This article originally appeared in The Hill Times.
By Jonathan Berkshire Miller, August 29, 2025
Much of Ottawa’s strategic gaze today is fixed on Europe and the United States, supporting Ukraine, meeting NATO benchmarks, and preparing for more turbulence with the Trump administration. These priorities are understandable, but they also risk crowding out Canada’s attention to the Indo-Pacific, the region most likely to shape global order in the coming months and years.
Against that backdrop, Canada’s recent decision to sign a memorandum of understanding on defence co-operation with Indonesia should be welcomed. The pact, announced during the Super Garuda Shield 2025 exercise in Indonesia, is admittedly not transformative. However, it is a signal that Ottawa is capable of walking and chewing gum at the same time: tending to urgent transatlantic matters while also planting a stake and trying to reassure partners of its tilt to the Indo-Pacific.
On one hand, it is tempting to herald the MOU as a breakthrough in Canada–Indonesia relations. However, this pact represents a baseline, an opening handshake, not a binding alliance. Unlike reciprocal access agreements, intelligence-sharing arrangements, or acquisition and cross-servicing agreements that Canada has pursued aggressively in recent months with closer partners such as Japan, South Korea, and the Philippines, this MOU is more aspirational than operational. It signals intent and a willingness for both sides to co-operate, exchange, and explore.
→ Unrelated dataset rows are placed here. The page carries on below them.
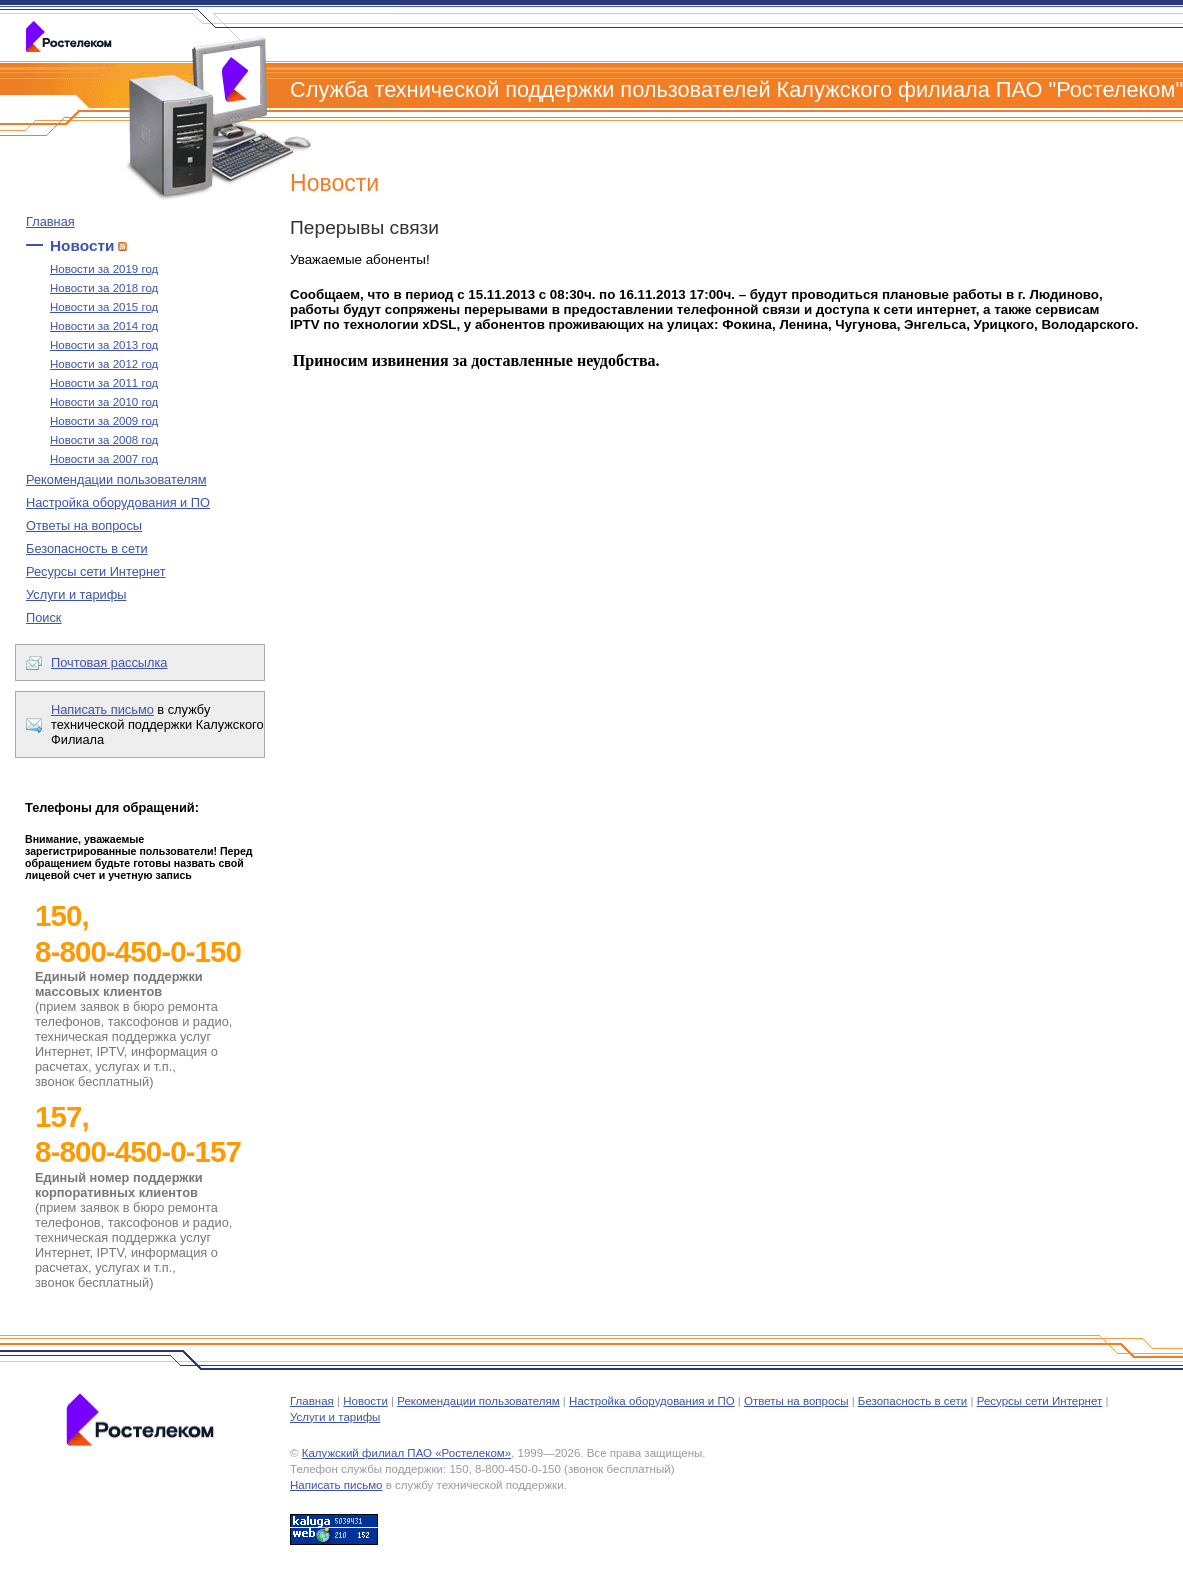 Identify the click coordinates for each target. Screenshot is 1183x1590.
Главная (50, 221)
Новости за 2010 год (104, 402)
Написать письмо (102, 709)
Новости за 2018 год (104, 288)
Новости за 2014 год (104, 326)
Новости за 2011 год (104, 383)
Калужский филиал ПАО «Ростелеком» (406, 1453)
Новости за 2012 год (104, 364)
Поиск (43, 617)
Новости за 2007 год (104, 459)
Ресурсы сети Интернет (96, 571)
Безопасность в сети (87, 548)
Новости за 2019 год (104, 269)
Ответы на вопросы (84, 525)
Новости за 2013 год (104, 345)
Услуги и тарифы (76, 594)
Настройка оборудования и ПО (118, 502)
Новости (82, 245)
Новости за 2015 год (104, 307)
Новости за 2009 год (104, 421)
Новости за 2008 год (104, 440)
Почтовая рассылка (109, 662)
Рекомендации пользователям (116, 479) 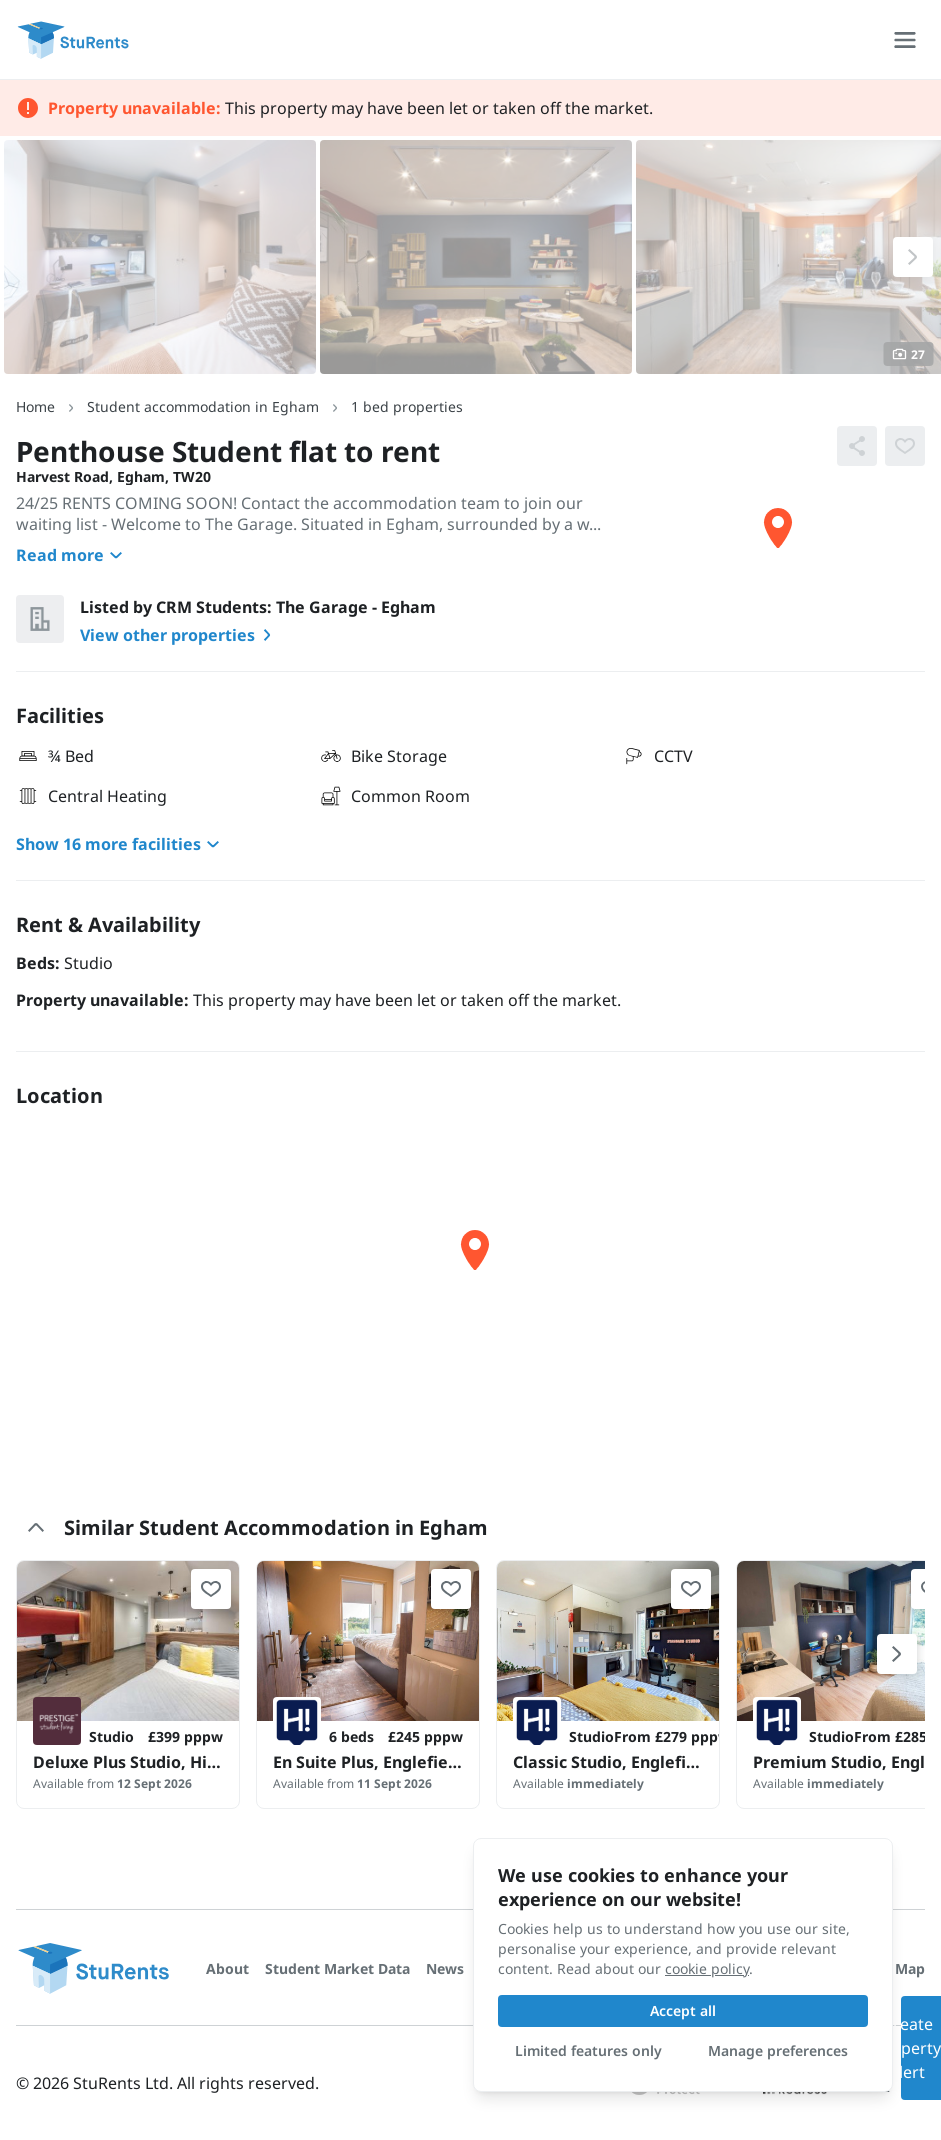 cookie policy (707, 1968)
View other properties (179, 635)
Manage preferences (778, 2050)
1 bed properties (407, 406)
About (227, 1968)
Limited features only (588, 2050)
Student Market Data (337, 1968)
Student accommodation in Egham (203, 406)
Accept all (683, 2010)
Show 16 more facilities (120, 844)
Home (35, 406)
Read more (72, 555) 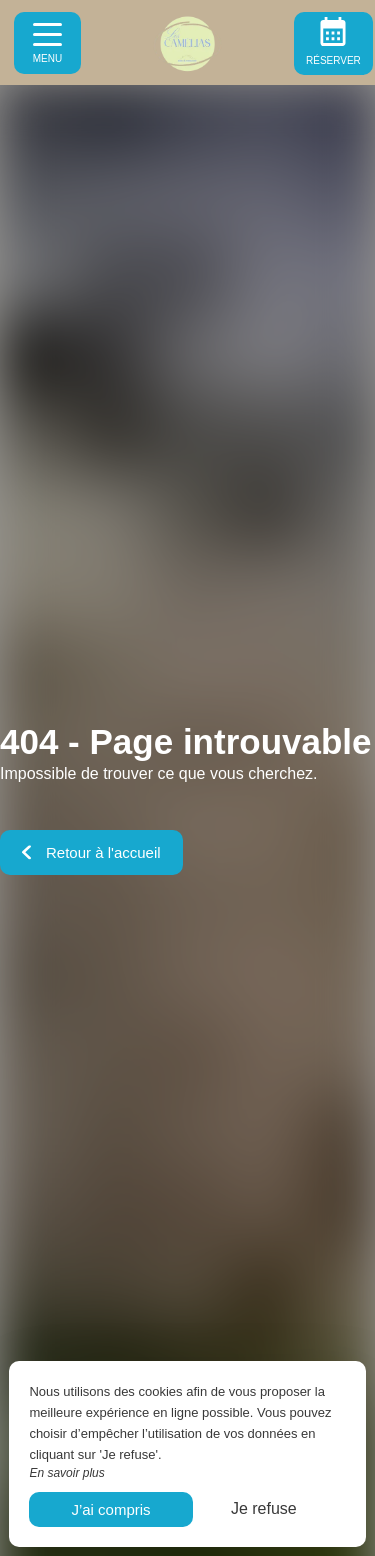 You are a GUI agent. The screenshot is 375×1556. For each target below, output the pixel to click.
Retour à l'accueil (91, 852)
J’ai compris (110, 1509) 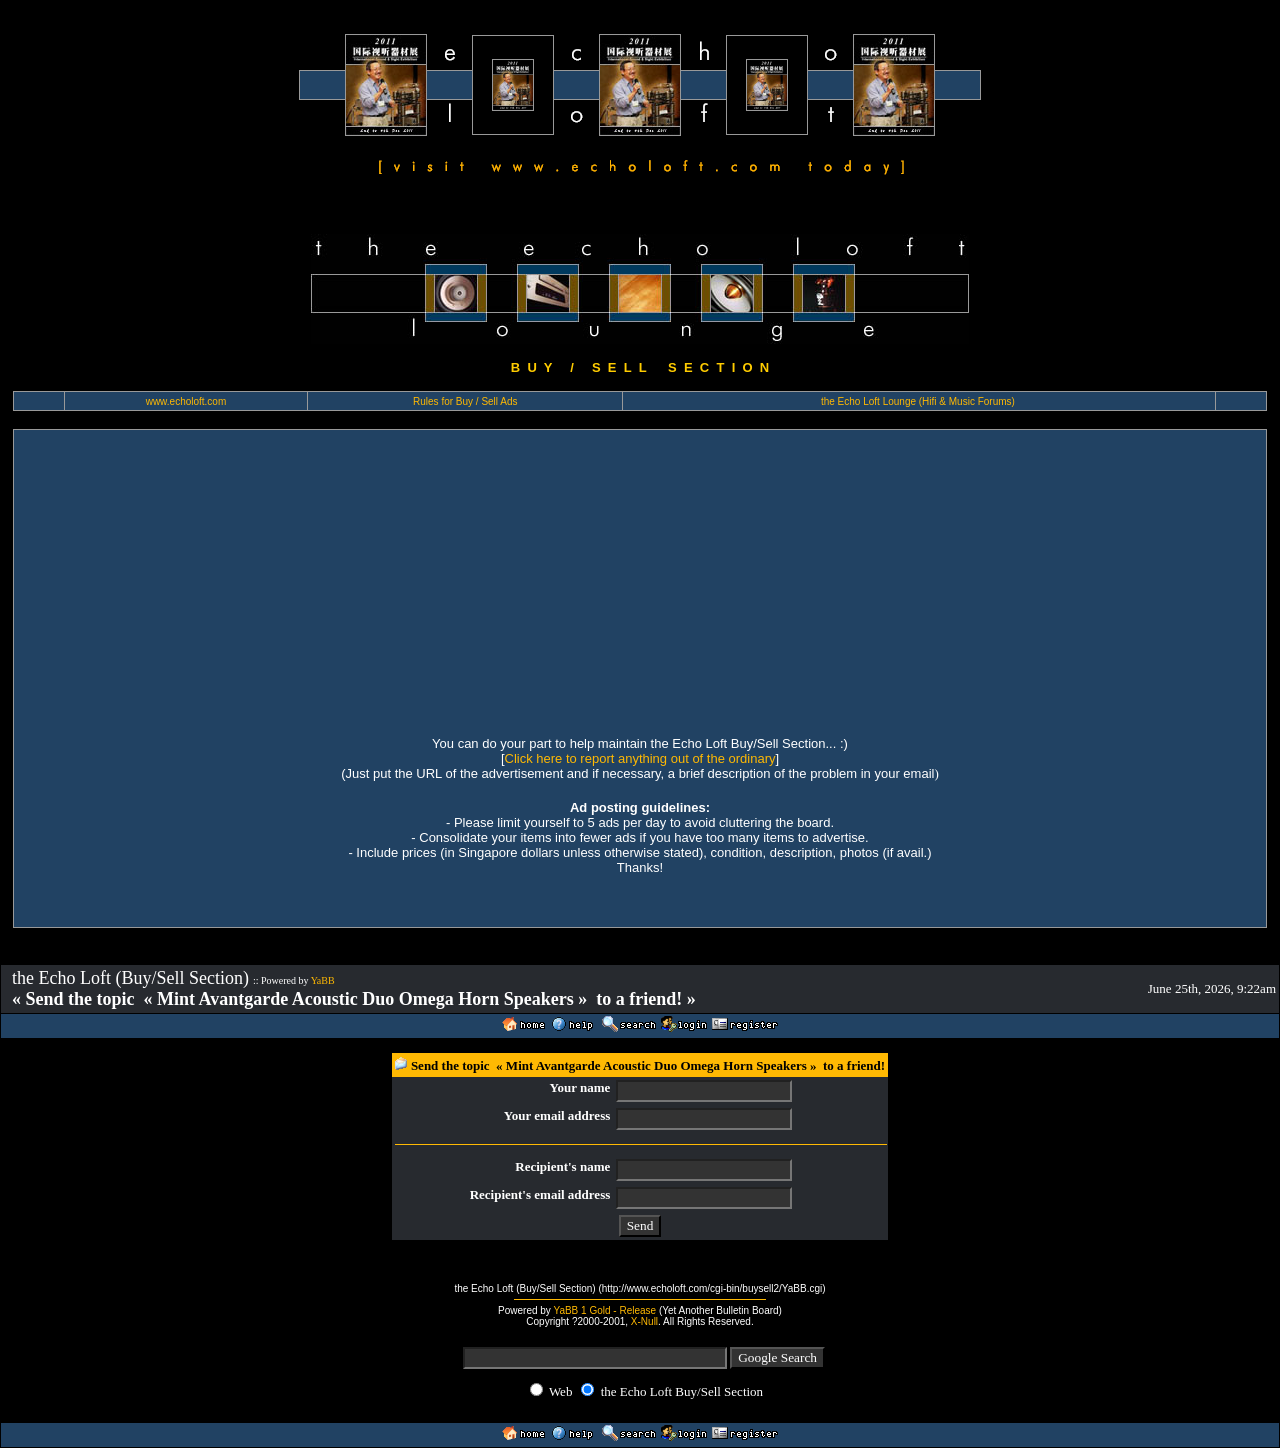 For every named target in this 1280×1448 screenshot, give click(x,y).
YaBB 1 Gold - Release (604, 1310)
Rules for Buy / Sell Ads (465, 401)
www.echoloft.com (186, 401)
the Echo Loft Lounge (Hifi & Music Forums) (918, 401)
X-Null (644, 1321)
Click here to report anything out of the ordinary (640, 758)
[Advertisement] (640, 580)
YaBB (323, 980)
For Canada, which has often struggled to move beyond declaratory Indo-Pacific policy statements and some targeted successes with mature partnerships such as South Korea and Japan, even an entry-level defence accord with Southeast Asia’s largest state marks progress. But the challenge will be ensuring this is a first step on a longer journey and not a box-ticking exercise that fades into irrelevance.
Of course, Indonesia is not just another Southeast Asian state. With 280 million people, a rapidly growing economy, and a strategic geography that spans critical maritime chokepoints, it is the de facto anchor of the Association of Southeast Asian Nations and a pivotal swing state in great-power competition. Jakarta balances carefully—albeit imperfectly—between China and the United States, while increasingly leaning into defence partnerships with like-minded countries. The Super Garuda Shield exercises, with over 6,500 personnel from a dozen nations, illustrates that outward-looking pragmatism.
For Ottawa, Indonesia offers both tantalizing opportunities and significant challenges. Sustained engagement here is less about hard alliances and more about building trust, interoperability, and earning political capital.
Therefore, by formalizing even a modest MOU in the context of a major exercise, Ottawa has demonstrated it wants a seat at the table.
The truth is that despite Canada’s Indo-Pacific Strategy, Ottawa is playing catch-up more broadly on its defence diplomacy engagements. Our presence has often been episodic—rotational naval deployments, occasional capacity-building, and broad strategy documents. The Indonesia MOU does not yet change that dynamic, but it does lay the foundation for more meaningful agreements down the road.
However, here is the rub: if Canada wants this agreement to matter, it must be prepared to test it in practice before even considering more advanced arrangements. For now, the focus should be on building confidence through regular dialogues, exchanges, and joint activities. Only once both sides see value and trust in this baseline co-operation would it make sense to contemplate deeper frameworks—whether logistical agreements, intelligence co-ordination, or access arrangements.
The Indonesia MOU, while modest, allows Ottawa to point to concrete progress, demonstrating some evidence that it is investing in diverse security relationships outside of Northeast Asia and the Philippines. For a government under pressure to demonstrate that new defence spending and Indo-Pacific commitments yield tangible outcomes, this pact serves as a useful marker. Still, the true political test will be whether it grows into sustained co-operation, rather than another headline soon forgotten.
Jonathan Berkshire Miller is co-founder and principal of Pendulum Geopolitical Advisory in Ottawa and a senior fellow at the Macdonald-Laurier Institute.